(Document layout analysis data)
▼▼▼

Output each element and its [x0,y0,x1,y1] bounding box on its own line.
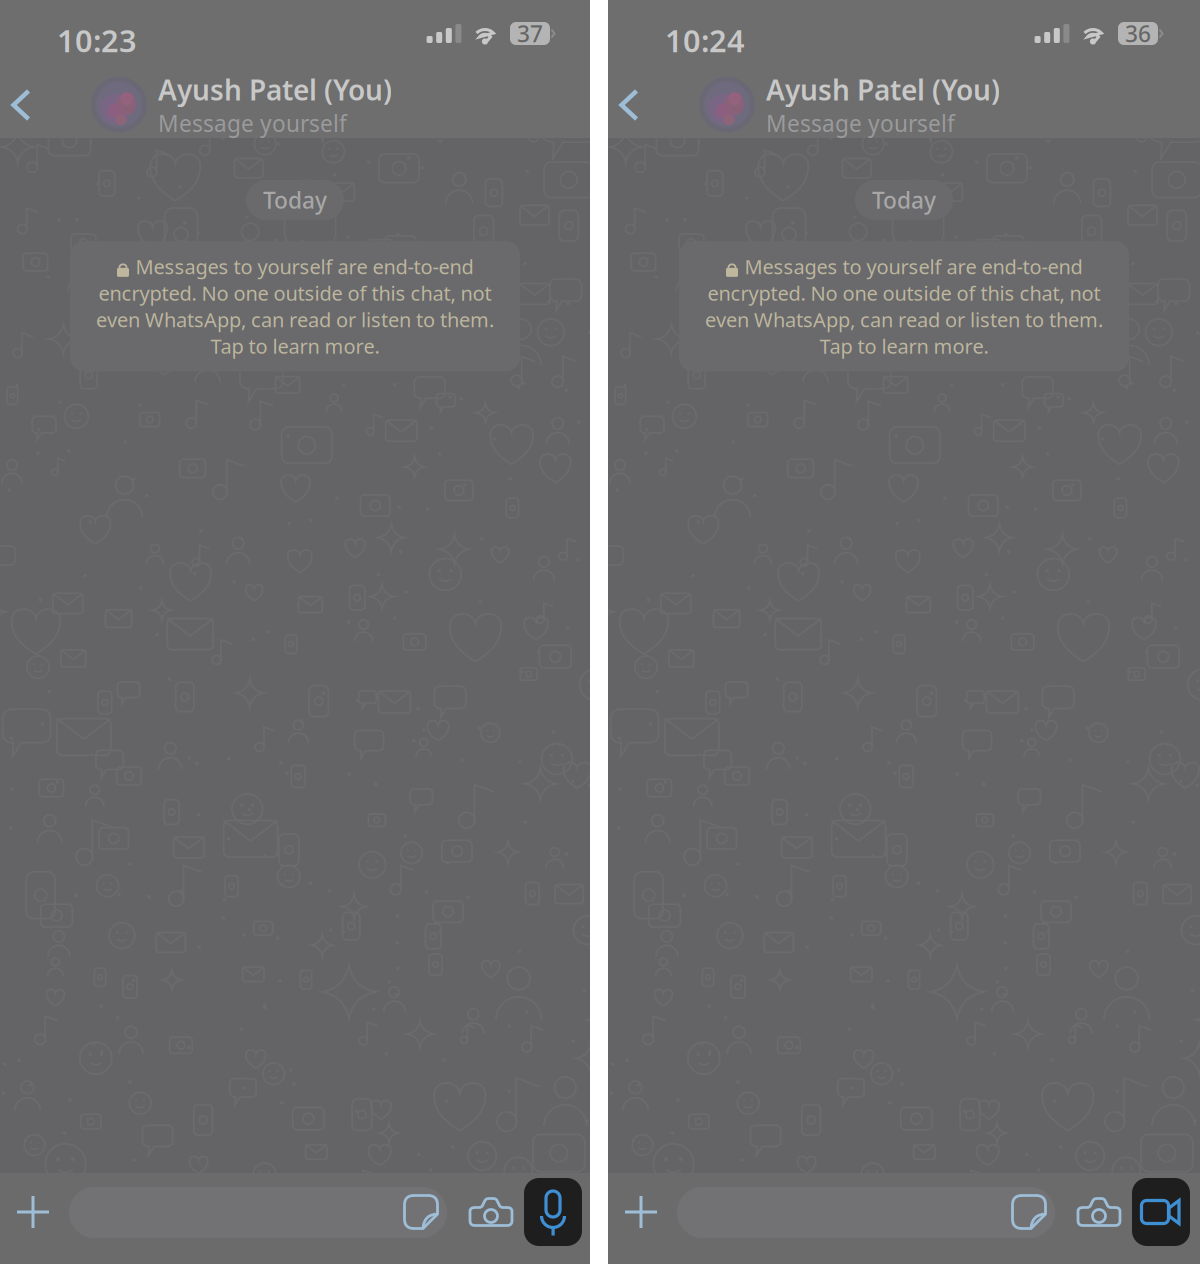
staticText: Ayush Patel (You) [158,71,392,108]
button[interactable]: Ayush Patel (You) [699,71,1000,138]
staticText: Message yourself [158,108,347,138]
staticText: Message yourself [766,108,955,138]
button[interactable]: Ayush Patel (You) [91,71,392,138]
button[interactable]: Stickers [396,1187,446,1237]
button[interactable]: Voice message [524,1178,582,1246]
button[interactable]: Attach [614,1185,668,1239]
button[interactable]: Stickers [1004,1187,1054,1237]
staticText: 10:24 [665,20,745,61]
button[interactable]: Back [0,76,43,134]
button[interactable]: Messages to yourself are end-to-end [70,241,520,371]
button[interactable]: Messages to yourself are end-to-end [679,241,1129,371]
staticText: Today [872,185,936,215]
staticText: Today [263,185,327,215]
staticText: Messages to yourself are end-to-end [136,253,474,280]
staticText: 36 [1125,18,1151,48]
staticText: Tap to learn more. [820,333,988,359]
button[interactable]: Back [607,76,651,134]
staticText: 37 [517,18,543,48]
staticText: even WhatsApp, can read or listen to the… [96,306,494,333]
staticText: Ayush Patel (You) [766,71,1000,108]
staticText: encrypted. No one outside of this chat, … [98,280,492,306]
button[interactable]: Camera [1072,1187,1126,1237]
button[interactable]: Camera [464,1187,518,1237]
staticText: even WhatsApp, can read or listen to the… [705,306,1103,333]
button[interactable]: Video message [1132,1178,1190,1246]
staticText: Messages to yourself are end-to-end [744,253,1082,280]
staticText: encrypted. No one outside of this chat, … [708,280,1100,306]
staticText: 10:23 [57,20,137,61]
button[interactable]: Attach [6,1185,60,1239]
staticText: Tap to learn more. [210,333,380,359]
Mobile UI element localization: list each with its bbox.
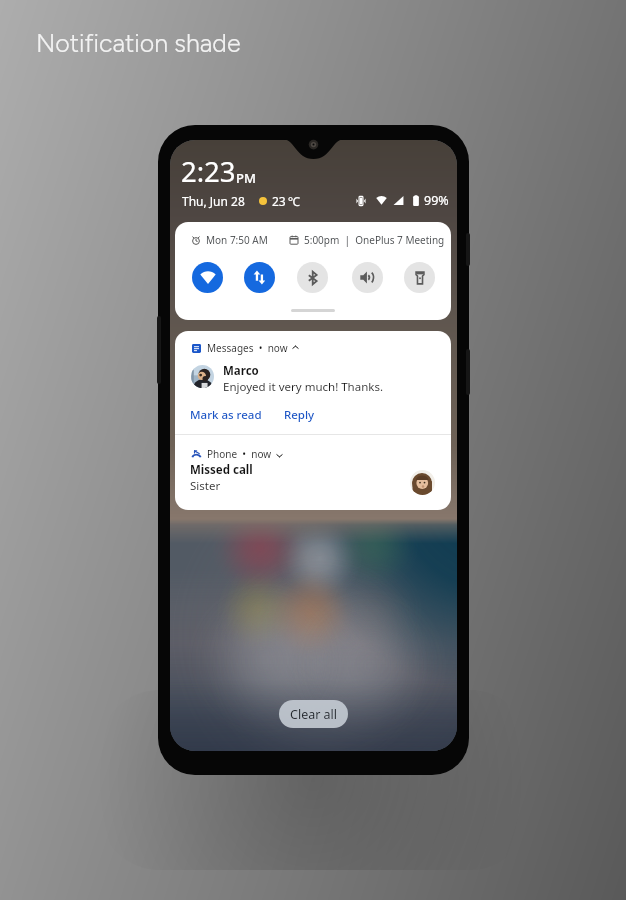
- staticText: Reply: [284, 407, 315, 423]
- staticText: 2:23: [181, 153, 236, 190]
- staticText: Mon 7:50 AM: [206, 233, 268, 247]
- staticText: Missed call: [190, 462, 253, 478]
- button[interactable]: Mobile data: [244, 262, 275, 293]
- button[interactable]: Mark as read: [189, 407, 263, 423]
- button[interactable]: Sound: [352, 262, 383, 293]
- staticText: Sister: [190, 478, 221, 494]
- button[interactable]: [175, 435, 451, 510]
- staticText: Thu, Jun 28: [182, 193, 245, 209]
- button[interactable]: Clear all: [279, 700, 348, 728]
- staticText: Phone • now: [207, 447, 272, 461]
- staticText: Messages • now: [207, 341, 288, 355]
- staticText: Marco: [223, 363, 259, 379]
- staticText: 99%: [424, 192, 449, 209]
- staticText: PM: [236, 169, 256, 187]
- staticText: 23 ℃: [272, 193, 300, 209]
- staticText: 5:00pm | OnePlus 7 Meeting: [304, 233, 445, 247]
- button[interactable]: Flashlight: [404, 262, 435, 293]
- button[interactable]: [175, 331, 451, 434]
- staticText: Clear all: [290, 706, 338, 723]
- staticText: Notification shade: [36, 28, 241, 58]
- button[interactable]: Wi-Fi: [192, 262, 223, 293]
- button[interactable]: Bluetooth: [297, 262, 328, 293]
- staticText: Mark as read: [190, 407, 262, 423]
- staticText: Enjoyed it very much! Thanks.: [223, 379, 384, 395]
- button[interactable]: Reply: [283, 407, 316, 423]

▲▲▲
▼▼▼

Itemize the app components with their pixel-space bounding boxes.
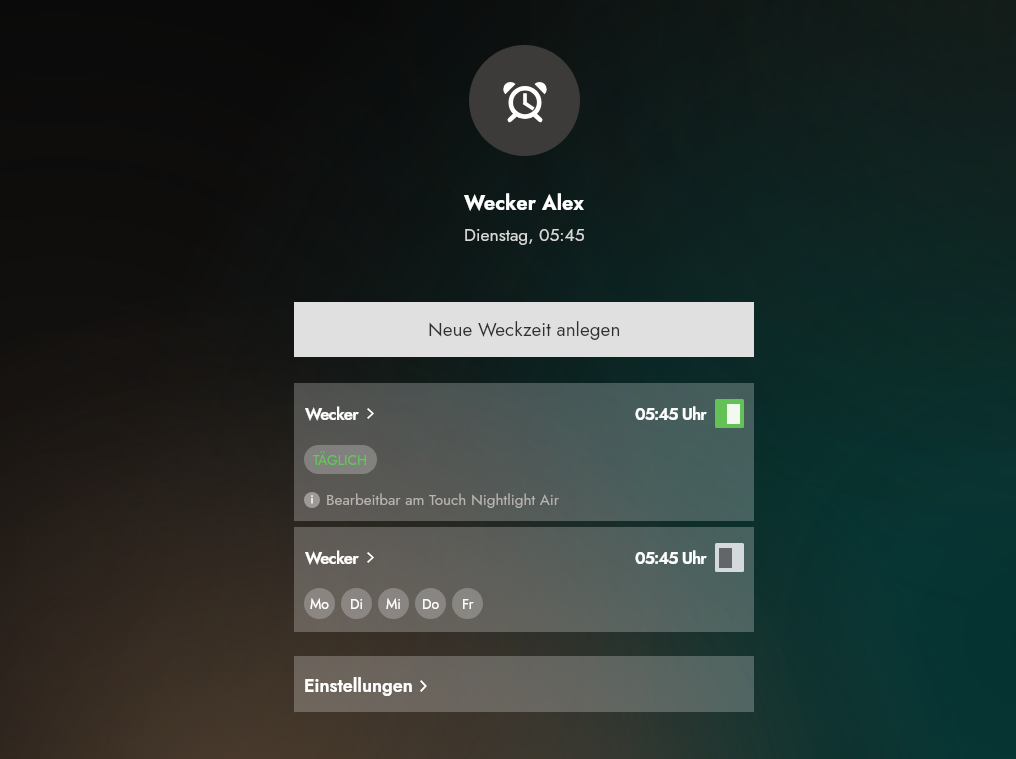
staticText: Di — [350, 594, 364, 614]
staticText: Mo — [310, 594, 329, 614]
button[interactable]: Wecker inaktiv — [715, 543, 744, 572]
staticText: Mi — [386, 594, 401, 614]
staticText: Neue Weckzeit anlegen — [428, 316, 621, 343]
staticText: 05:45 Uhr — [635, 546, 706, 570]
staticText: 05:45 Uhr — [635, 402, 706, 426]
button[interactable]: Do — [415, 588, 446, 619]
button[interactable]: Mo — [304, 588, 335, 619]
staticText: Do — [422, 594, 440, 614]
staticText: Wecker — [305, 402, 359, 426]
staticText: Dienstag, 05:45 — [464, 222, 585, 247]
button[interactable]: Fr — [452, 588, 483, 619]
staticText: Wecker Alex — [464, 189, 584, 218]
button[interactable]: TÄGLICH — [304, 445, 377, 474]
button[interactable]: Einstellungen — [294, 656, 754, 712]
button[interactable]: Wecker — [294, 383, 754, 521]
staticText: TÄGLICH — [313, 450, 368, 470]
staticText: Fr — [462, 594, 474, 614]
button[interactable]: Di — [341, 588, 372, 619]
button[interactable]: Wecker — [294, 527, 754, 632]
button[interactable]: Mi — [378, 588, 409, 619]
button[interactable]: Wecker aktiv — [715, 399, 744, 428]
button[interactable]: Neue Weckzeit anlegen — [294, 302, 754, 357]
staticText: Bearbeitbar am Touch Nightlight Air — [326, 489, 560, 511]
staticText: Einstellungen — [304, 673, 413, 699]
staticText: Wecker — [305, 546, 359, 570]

▲▲▲
▼▼▼

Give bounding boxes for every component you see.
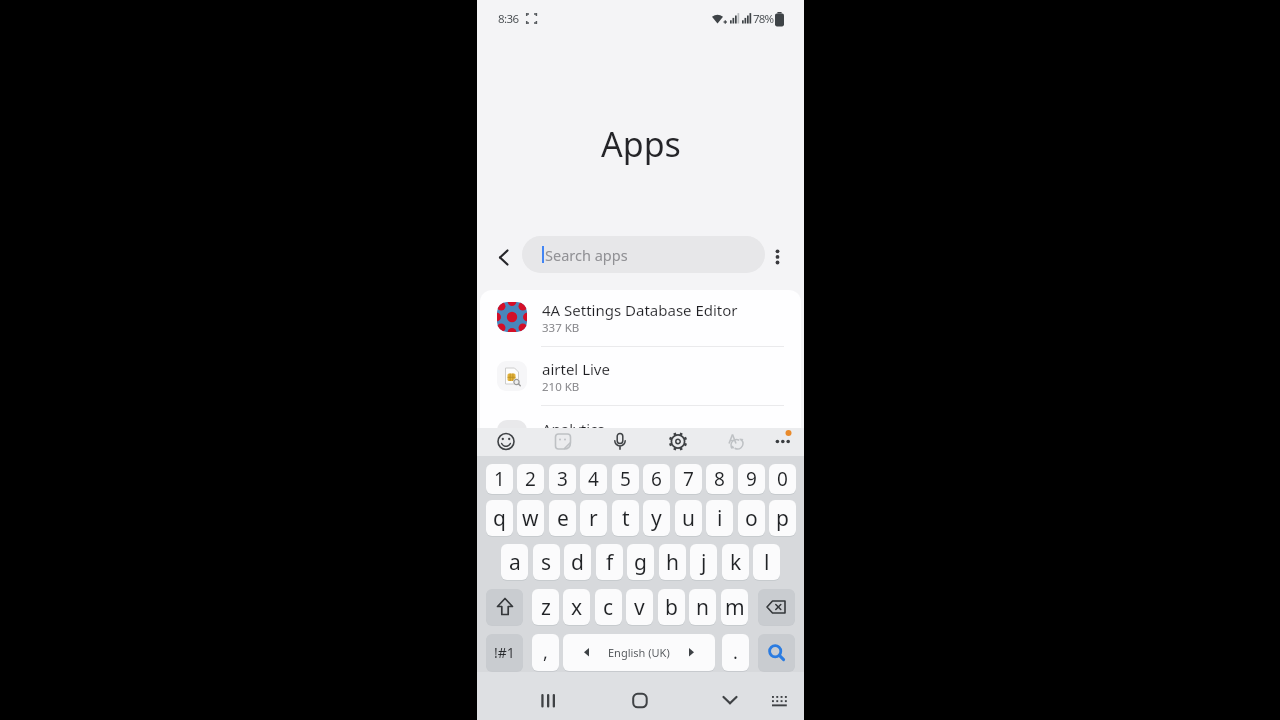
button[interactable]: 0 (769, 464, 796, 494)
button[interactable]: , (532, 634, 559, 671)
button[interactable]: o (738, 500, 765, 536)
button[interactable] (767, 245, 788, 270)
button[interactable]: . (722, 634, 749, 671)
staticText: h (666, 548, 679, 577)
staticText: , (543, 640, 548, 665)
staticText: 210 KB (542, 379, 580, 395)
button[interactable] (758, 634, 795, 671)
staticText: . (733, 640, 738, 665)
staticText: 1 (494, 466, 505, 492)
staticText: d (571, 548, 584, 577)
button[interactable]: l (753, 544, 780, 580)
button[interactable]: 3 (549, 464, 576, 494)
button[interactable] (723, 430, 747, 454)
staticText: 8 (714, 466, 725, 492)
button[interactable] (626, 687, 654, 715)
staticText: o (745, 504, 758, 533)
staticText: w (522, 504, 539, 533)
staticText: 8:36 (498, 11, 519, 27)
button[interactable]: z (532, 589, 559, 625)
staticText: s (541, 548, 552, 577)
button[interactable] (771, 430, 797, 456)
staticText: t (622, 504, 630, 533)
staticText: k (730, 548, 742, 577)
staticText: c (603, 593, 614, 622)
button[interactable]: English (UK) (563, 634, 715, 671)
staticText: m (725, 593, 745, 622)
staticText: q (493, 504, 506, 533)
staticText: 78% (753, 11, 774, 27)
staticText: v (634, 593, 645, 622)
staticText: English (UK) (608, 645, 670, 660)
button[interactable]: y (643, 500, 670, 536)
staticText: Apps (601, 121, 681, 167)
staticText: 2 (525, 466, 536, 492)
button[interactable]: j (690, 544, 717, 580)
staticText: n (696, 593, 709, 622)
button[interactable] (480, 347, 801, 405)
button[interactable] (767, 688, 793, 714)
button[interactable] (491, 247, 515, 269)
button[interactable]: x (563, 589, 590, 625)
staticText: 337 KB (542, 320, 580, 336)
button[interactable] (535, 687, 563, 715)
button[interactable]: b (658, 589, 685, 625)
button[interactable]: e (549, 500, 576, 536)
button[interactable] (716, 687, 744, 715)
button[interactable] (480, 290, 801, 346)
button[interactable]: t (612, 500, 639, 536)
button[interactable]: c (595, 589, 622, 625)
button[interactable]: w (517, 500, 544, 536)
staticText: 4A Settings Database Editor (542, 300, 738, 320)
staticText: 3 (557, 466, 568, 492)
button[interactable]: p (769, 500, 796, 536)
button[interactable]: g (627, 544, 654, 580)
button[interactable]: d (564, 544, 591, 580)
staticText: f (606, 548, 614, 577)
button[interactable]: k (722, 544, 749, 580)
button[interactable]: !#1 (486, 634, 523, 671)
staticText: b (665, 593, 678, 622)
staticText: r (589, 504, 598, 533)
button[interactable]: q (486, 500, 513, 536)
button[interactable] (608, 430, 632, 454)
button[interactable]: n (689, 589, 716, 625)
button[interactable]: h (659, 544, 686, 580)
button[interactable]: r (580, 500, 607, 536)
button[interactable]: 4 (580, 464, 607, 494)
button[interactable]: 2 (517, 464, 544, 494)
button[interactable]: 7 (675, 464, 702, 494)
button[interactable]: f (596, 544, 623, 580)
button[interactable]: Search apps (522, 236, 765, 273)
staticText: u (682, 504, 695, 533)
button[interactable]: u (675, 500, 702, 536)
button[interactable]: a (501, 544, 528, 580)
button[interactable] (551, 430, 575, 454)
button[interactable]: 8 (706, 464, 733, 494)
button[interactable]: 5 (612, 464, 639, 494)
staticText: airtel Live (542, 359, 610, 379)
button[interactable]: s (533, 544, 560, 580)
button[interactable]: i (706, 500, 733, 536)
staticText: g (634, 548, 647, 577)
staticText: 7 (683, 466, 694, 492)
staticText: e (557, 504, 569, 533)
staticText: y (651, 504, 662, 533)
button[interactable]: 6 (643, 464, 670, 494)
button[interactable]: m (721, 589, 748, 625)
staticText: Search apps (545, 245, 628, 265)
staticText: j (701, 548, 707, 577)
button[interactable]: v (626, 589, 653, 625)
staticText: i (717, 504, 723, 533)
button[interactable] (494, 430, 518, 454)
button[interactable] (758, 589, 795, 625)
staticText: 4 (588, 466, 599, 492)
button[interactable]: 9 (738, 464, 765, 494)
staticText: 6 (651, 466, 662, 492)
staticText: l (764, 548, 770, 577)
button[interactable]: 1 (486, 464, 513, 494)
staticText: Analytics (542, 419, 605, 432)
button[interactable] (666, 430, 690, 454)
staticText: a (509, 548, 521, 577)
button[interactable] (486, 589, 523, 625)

▲▲▲

▶ **Prompt**: Find and copy each line of the data where "Mark" is present.

▶ **Solved problem**:
- button[interactable]: Mark as read: [189, 407, 263, 423]
- staticText: Mark as read: [190, 407, 262, 423]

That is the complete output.